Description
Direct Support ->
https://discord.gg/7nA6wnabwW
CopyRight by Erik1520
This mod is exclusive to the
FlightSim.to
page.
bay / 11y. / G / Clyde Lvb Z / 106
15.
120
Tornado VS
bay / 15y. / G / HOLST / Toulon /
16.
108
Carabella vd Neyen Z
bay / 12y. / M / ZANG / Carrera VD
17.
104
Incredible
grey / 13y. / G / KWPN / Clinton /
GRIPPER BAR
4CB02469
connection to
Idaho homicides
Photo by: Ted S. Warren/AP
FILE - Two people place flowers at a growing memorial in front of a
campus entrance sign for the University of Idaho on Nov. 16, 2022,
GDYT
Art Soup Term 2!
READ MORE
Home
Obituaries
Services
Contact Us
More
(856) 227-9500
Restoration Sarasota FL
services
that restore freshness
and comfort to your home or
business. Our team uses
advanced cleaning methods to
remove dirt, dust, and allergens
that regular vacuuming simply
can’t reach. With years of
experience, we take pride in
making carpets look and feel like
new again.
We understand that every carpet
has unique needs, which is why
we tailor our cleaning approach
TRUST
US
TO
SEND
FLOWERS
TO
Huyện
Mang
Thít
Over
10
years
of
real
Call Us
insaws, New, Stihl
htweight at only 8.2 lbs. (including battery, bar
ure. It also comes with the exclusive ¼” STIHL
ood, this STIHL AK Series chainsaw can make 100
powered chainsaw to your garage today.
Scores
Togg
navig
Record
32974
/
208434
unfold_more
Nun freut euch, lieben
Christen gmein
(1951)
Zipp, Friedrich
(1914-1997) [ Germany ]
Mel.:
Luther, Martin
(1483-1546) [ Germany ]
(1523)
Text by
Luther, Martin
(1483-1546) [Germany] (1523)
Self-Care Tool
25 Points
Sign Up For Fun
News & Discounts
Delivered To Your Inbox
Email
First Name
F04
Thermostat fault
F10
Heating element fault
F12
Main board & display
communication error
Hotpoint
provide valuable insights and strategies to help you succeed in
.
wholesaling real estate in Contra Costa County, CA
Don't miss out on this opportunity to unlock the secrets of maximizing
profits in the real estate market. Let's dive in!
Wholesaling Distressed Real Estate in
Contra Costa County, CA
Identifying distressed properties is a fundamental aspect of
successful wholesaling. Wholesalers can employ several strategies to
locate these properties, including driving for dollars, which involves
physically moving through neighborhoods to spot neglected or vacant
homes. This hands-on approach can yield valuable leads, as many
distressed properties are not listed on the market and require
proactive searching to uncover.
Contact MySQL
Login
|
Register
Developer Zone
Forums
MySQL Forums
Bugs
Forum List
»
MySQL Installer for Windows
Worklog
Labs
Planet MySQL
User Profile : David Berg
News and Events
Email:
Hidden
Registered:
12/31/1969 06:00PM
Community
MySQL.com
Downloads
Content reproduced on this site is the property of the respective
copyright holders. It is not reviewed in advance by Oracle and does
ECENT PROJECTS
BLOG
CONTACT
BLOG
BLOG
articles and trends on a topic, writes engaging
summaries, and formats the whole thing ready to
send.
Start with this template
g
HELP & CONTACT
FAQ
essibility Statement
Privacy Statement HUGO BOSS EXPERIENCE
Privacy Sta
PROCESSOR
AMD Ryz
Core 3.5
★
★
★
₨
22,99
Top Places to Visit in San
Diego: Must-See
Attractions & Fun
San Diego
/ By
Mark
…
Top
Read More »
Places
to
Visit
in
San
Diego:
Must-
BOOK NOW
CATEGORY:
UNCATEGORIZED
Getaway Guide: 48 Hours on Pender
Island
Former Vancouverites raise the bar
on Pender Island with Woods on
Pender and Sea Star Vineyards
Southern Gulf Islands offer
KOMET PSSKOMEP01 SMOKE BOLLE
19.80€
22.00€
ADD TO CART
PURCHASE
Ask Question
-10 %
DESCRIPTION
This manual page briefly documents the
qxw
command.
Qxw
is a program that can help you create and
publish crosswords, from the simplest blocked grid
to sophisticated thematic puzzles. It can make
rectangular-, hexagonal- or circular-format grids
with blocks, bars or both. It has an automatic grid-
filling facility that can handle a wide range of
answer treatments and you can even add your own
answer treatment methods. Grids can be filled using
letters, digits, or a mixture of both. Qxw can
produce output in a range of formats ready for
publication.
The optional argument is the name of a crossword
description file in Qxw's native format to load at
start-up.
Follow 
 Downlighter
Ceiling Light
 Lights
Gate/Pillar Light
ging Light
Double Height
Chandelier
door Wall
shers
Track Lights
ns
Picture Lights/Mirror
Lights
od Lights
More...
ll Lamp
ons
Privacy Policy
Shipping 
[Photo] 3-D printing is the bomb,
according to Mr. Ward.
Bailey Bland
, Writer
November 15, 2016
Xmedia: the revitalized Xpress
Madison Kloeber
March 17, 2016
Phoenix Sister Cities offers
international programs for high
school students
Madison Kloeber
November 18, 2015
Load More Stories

================================

(Required action): Return the complete material exactly as it appears.

(Your response):
Description
Direct Support ->
https://discord.gg/7nA6wnabwW
CopyRight by Erik1520
This mod is exclusive to the
FlightSim.to
page.
bay / 11y. / G / Clyde Lvb Z / 106
15.
120
Tornado VS
bay / 15y. / G / HOLST / Toulon /
16.
108
Carabella vd Neyen Z
bay / 12y. / M / ZANG / Carrera VD
17.
104
Incredible
grey / 13y. / G / KWPN / Clinton /
GRIPPER BAR
4CB02469
connection to
Idaho homicides
Photo by: Ted S. Warren/AP
FILE - Two people place flowers at a growing memorial in front of a
campus entrance sign for the University of Idaho on Nov. 16, 2022,
GDYT
Art Soup Term 2!
READ MORE
Home
Obituaries
Services
Contact Us
More
(856) 227-9500
Restoration Sarasota FL
services
that restore freshness
and comfort to your home or
business. Our team uses
advanced cleaning methods to
remove dirt, dust, and allergens
that regular vacuuming simply
can’t reach. With years of
experience, we take pride in
making carpets look and feel like
new again.
We understand that every carpet
has unique needs, which is why
we tailor our cleaning approach
TRUST
US
TO
SEND
FLOWERS
TO
Huyện
Mang
Thít
Over
10
years
of
real
Call Us
insaws, New, Stihl
htweight at only 8.2 lbs. (including battery, bar
ure. It also comes with the exclusive ¼” STIHL
ood, this STIHL AK Series chainsaw can make 100
powered chainsaw to your garage today.
Scores
Togg
navig
Record
32974
/
208434
unfold_more
Nun freut euch, lieben
Christen gmein
(1951)
Zipp, Friedrich
(1914-1997) [ Germany ]
Mel.:
Luther, Martin
(1483-1546) [ Germany ]
(1523)
Text by
Luther, Martin
(1483-1546) [Germany] (1523)
Self-Care Tool
25 Points
Sign Up For Fun
News & Discounts
Delivered To Your Inbox
Email
First Name
F04
Thermostat fault
F10
Heating element fault
F12
Main board & display
communication error
Hotpoint
provide valuable insights and strategies to help you succeed in
.
wholesaling real estate in Contra Costa County, CA
Don't miss out on this opportunity to unlock the secrets of maximizing
profits in the real estate market. Let's dive in!
Wholesaling Distressed Real Estate in
Contra Costa County, CA
Identifying distressed properties is a fundamental aspect of
successful wholesaling. Wholesalers can employ several strategies to
locate these properties, including driving for dollars, which involves
physically moving through neighborhoods to spot neglected or vacant
homes. This hands-on approach can yield valuable leads, as many
distressed properties are not listed on the market and require
proactive searching to uncover.
Contact MySQL
Login
|
Register
Developer Zone
Forums
MySQL Forums
Bugs
Forum List
»
MySQL Installer for Windows
Worklog
Labs
Planet MySQL
User Profile : David Berg
News and Events
Email:
Hidden
Registered:
12/31/1969 06:00PM
Community
MySQL.com
Downloads
Content reproduced on this site is the property of the respective
copyright holders. It is not reviewed in advance by Oracle and does
ECENT PROJECTS
BLOG
CONTACT
BLOG
BLOG
articles and trends on a topic, writes engaging
summaries, and formats the whole thing ready to
send.
Start with this template
g
HELP & CONTACT
FAQ
essibility Statement
Privacy Statement HUGO BOSS EXPERIENCE
Privacy Sta
PROCESSOR
AMD Ryz
Core 3.5
★
★
★
₨
22,99
Top Places to Visit in San
Diego: Must-See
Attractions & Fun
San Diego
/ By
Mark
…
Top
Read More »
Places
to
Visit
in
San
Diego:
Must-
BOOK NOW
CATEGORY:
UNCATEGORIZED
Getaway Guide: 48 Hours on Pender
Island
Former Vancouverites raise the bar
on Pender Island with Woods on
Pender and Sea Star Vineyards
Southern Gulf Islands offer
KOMET PSSKOMEP01 SMOKE BOLLE
19.80€
22.00€
ADD TO CART
PURCHASE
Ask Question
-10 %
DESCRIPTION
This manual page briefly documents the
qxw
command.
Qxw
is a program that can help you create and
publish crosswords, from the simplest blocked grid
to sophisticated thematic puzzles. It can make
rectangular-, hexagonal- or circular-format grids
with blocks, bars or both. It has an automatic grid-
filling facility that can handle a wide range of
answer treatments and you can even add your own
answer treatment methods. Grids can be filled using
letters, digits, or a mixture of both. Qxw can
produce output in a range of formats ready for
publication.
The optional argument is the name of a crossword
description file in Qxw's native format to load at
start-up.
Follow 
 Downlighter
Ceiling Light
 Lights
Gate/Pillar Light
ging Light
Double Height
Chandelier
door Wall
shers
Track Lights
ns
Picture Lights/Mirror
Lights
od Lights
More...
ll Lamp
ons
Privacy Policy
Shipping 
[Photo] 3-D printing is the bomb,
according to Mr. Ward.
Bailey Bland
, Writer
November 15, 2016
Xmedia: the revitalized Xpress
Madison Kloeber
March 17, 2016
Phoenix Sister Cities offers
international programs for high
school students
Madison Kloeber
November 18, 2015
Load More Stories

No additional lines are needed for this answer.